▸ **What you will do**: Tally up the lines below containing the string "kyrkan", then write the number alone.

[Transcribed page contents]
▼

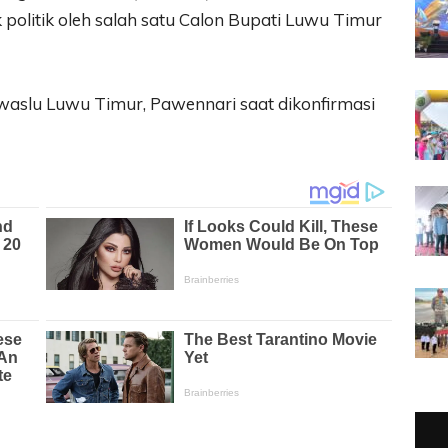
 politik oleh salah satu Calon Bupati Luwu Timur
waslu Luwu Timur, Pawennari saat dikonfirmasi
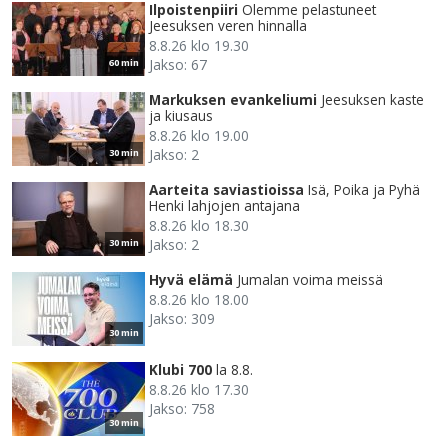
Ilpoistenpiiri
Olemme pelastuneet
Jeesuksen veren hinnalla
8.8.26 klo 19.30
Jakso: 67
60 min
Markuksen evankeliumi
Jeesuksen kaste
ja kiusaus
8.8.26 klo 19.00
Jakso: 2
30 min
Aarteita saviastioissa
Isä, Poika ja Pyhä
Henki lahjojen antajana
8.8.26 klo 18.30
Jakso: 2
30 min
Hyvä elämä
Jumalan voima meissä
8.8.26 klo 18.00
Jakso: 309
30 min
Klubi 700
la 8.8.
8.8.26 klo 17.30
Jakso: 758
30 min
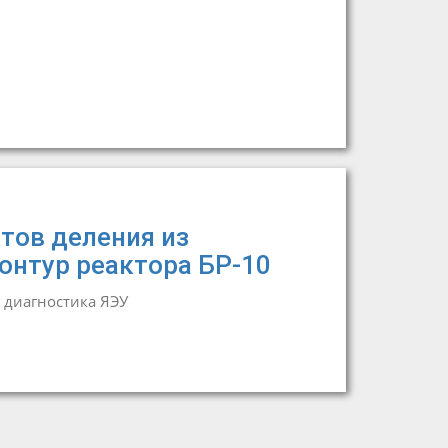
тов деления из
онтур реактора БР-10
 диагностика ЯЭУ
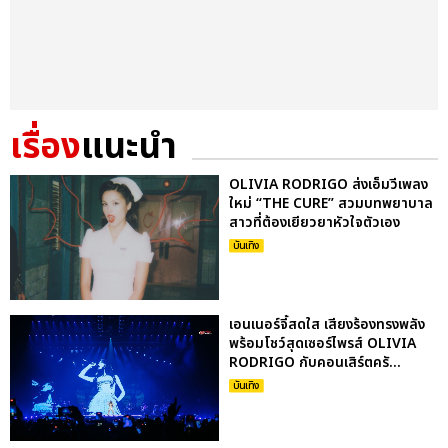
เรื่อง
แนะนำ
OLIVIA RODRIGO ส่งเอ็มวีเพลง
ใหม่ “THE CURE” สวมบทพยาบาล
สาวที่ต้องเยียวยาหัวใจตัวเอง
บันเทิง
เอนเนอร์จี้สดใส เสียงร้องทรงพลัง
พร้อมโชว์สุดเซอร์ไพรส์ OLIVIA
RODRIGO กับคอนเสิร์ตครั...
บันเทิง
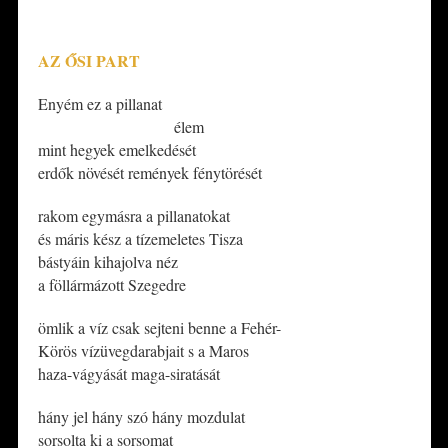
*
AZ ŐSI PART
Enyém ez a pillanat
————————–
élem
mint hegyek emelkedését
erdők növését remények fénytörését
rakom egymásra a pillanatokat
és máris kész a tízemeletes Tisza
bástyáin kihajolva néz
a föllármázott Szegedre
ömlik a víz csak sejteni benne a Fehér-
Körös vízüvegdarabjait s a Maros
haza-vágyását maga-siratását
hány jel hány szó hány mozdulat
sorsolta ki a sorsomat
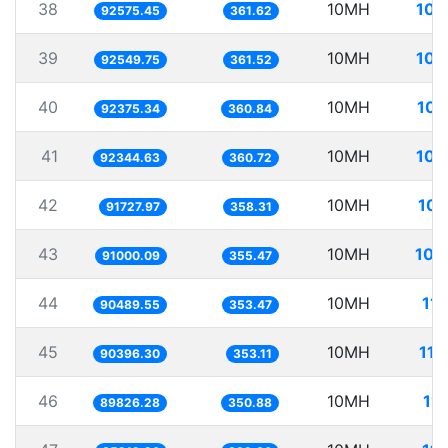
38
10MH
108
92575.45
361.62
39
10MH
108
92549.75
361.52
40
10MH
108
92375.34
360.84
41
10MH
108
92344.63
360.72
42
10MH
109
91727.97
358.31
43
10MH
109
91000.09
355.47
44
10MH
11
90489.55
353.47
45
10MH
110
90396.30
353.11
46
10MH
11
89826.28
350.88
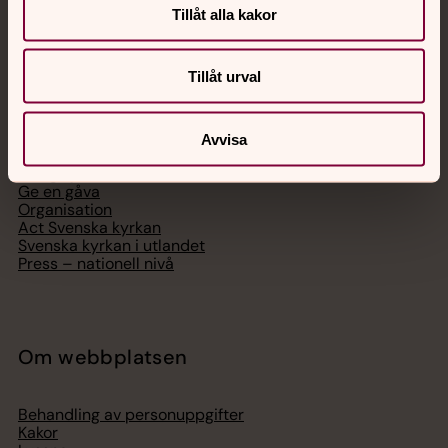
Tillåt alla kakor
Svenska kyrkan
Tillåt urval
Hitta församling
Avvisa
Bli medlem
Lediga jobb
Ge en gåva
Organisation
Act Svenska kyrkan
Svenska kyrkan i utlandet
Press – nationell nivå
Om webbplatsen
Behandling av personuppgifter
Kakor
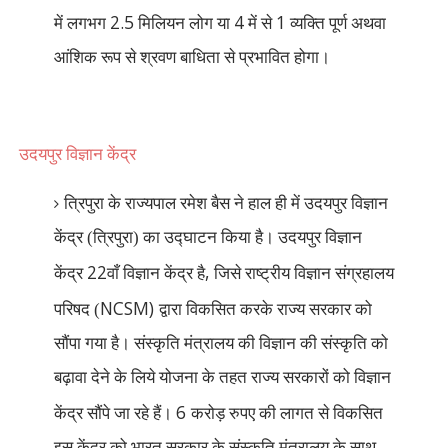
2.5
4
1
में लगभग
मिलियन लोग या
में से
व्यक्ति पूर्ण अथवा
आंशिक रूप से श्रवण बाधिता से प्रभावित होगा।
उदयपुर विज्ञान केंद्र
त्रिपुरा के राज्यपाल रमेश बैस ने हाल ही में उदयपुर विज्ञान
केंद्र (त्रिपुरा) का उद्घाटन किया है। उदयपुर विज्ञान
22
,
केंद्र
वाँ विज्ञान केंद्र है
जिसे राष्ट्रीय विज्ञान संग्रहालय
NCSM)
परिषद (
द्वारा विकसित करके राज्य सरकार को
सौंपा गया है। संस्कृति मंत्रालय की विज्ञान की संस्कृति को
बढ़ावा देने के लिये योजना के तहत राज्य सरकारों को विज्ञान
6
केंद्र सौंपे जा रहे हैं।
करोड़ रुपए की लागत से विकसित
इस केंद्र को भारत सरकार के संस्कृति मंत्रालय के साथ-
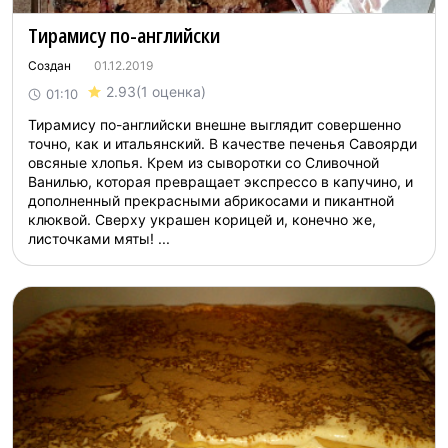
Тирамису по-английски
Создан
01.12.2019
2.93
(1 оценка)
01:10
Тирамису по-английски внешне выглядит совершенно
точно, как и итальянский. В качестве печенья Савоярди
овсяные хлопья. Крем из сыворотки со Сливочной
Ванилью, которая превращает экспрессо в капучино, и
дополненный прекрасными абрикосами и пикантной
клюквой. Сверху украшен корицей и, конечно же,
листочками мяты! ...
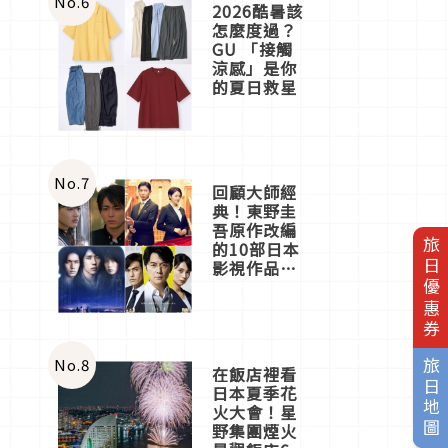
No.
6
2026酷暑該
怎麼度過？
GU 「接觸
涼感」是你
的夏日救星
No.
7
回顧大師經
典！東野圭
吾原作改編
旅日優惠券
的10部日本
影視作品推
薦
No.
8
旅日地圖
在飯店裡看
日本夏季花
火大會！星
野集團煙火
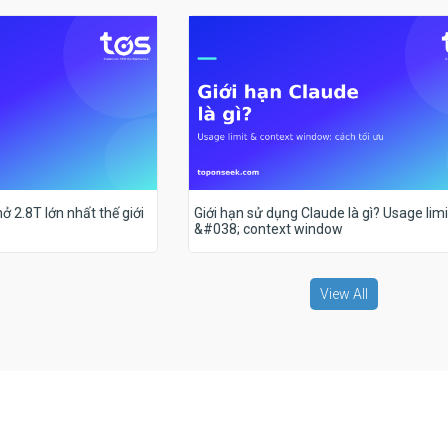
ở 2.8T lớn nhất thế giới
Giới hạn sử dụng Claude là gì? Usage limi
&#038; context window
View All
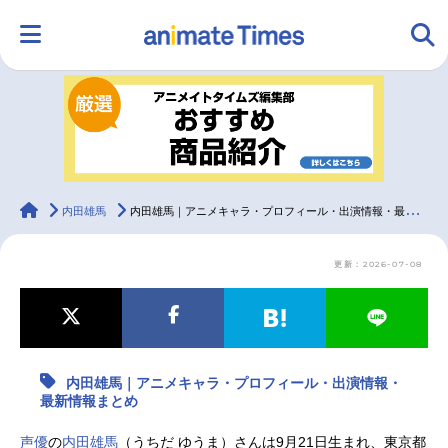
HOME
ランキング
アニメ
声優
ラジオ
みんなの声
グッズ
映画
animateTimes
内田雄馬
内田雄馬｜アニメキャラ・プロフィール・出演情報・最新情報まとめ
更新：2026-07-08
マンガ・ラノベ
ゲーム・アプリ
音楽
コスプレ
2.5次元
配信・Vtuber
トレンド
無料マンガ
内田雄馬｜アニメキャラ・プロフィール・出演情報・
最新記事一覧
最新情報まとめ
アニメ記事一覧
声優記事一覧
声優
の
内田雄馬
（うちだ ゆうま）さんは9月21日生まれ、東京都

▲
▼

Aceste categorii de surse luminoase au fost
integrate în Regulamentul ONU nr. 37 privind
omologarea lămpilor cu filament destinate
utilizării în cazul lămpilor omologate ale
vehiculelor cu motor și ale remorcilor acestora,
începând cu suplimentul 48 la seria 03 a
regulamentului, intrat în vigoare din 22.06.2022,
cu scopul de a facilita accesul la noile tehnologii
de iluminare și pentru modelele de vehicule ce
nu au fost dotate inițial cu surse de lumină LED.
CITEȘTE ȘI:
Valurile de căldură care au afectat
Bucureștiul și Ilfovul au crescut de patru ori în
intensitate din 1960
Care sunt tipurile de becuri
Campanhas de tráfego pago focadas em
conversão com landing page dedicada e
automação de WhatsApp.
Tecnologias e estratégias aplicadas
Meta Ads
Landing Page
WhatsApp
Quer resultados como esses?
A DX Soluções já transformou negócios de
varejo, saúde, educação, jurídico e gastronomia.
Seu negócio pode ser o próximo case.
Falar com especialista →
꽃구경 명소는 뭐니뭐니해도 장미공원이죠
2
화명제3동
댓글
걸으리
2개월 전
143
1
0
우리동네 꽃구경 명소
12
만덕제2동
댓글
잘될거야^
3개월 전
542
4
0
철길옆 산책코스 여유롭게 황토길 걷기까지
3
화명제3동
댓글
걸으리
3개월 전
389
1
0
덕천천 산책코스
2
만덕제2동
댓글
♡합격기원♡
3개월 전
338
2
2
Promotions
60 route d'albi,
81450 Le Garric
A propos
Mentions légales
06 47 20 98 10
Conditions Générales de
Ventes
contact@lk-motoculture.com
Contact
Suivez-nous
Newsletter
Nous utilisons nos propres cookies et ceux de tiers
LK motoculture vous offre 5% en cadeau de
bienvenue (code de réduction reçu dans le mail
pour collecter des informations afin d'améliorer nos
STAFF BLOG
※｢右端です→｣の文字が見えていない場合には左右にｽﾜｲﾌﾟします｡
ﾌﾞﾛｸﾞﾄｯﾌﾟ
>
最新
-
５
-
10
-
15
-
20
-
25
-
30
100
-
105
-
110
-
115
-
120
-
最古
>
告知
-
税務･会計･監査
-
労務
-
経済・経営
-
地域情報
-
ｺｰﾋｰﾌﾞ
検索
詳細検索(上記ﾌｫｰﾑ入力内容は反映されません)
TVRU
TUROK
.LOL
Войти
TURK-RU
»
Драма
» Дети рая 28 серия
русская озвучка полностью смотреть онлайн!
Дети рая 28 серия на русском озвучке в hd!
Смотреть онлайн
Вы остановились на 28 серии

▲
▼

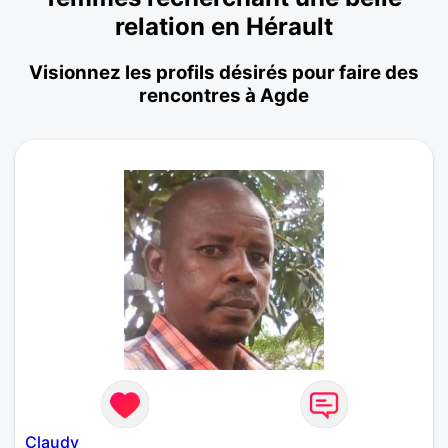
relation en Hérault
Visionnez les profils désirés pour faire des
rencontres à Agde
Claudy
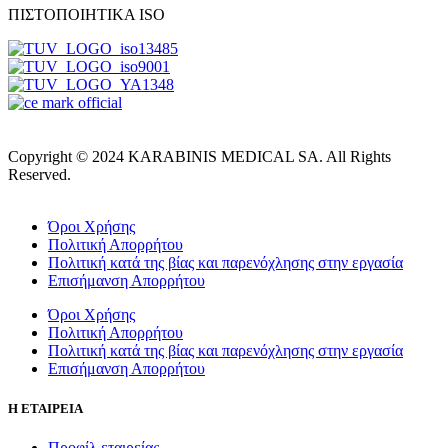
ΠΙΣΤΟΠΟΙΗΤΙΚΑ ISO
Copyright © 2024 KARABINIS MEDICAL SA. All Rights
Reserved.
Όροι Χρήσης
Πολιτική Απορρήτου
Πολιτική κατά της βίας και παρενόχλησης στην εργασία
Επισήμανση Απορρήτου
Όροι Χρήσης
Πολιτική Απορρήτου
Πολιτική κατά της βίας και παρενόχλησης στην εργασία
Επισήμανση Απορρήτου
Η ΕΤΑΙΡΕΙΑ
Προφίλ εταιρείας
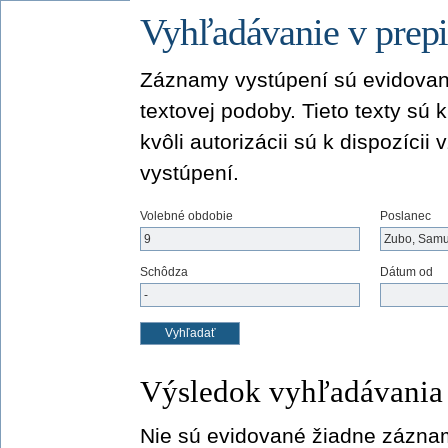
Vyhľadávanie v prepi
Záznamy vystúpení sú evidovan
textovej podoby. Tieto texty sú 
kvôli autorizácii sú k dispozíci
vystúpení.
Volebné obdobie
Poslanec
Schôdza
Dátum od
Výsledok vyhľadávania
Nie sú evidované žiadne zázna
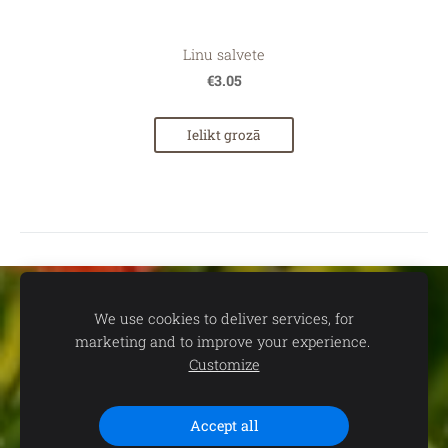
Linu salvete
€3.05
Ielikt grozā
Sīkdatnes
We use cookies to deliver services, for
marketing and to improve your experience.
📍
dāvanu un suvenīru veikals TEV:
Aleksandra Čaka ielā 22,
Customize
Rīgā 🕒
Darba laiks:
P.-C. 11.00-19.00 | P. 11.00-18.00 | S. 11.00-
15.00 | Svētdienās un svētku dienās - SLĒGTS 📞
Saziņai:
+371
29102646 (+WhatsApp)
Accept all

▲

▸ **Task result**: 3